Angelo melepaskan genggaman mama, lalu beranjak dan melangkah menuju dinding kaca yang menyajikan pemandangan kota Jakarta. Ia berkutat dengan pikirannya sendiri, lalu menghela napas panjang, berusaha menenangkan diri. Sebuah pelukan hangat dari belakang, perlahan-lahan meredam kekesalan dalam hatinya.
"Baiklah, Ma. Aku akan menjemputnya besok," ucap Angelo pasrah, "tapi Mama harus tahu, aku melakukan ini bukan karena aku menginginkan kehadirannya. Aku melakukannya demi Mama."
"Thank you, My dear," sahut mama lembut, "belajarlah untuk menerima kehadirannya."
Mendengar kalimat terakhir itu, Angelo hanya bisa menghela napas pasrah.

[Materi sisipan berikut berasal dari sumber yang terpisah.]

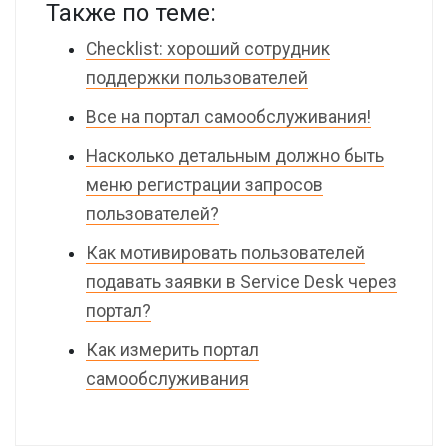
Также по теме:
Checklist: хороший сотрудник
поддержки пользователей
Все на портал самообслуживания!
Насколько детальным должно быть
меню регистрации запросов
пользователей?
Как мотивировать пользователей
подавать заявки в Service Desk через
портал?
Как измерить портал
самообслуживания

Ia tahu seperti apa sifat mama. Saat ia menuruti satu permintaan, maka akan ada permintaan-permintaan terselubung lainnya yang membuat ia semakin sulit bergerak. Angelo tahu itu. Tapi entah mengapa, ia tidak akan pernah bisa menolaknya.
*****
Terpaksa.
Itulah yang Angelo rasakan saat duduk di kursi penumpang belakang sembari memandang ke luar jendela mobil. Sopir mengendarai mobil di tengah-tengah keramaian kota Jakarta di sore hari, sungguh padat dan melelahkan. Getaran ponsel mengalihkan perhatiannya ke screen saver bergambar pegunungan yang asri.
Ya. Angelo sangat menyukai pegunungan, bahkan sesekali ia menginap di vila mewahnya yang ia beli beberapa tahun lalu demi menjauh dari para wanita yang berusaha mendekatinya. Sebuah vila tersembunyi dengan pemandangan indah, udara dingin dan sejuk, serta ketenangan yang mampu menenangkan pikirannya. Ketenangan yang mengisolasi dirinya dari hiruk pikuk keramaian kota Jakarta.
Ia menatap datar beberapa pesan masuk yang terus bertambah setiap detik. Angelo mengembuskan napasnya yang terasa berat, lalu mengalihkan pandangan kembali ke luar jendela. Pikirannya tertuju pada perjodohan yang mama dan papa buat secara sepihak antara dirinya dengan Jennifer.
Angelo tidak tahu apa yang mama lihat dari Jennifer sampai harus memaksakan perjodohan tersebut. Jennifer yang ia kenal adalah seorang wanita yang pendiam, bahkan mereka jarang berbicara meskipun berada dalam satu rumah. Pintar? Tentu saja.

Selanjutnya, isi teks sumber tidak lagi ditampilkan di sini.